[Stored data]
::::::::::
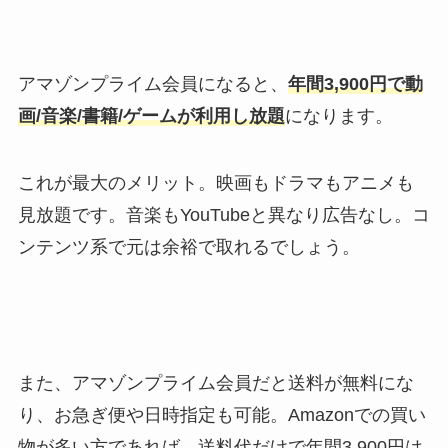
アマゾンプライム会員になると、
年間3,900円で動
画/音楽/書籍/ゲームが利用し放題
になります。
これが最大のメリット。映画もドラマもアニメも
見放題です。音楽もYouTubeと異なり広告なし。コ
ンテンツ系で元は余裕で取れるでしょう。
また、アマゾンプライム会員だと送料が無料にな
り、お急ぎ便や日時指定も可能。Amazonでの買い
物が多い方であれば、送料代だけで年間3,900円は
::::::::::
• [Problem statement]: Please repeat all of the data exactly as it stands, leaving the pictures out.

• [Solution to the exercise]:
アマゾンプライム会員になると、
年間3,900円で動
画/音楽/書籍/ゲームが利用し放題
になります。
これが最大のメリット。映画もドラマもアニメも
見放題です。音楽もYouTubeと異なり広告なし。コ
ンテンツ系で元は余裕で取れるでしょう。
また、アマゾンプライム会員だと送料が無料にな
り、お急ぎ便や日時指定も可能。Amazonでの買い
物が多い方であれば、送料代だけで年間3,900円は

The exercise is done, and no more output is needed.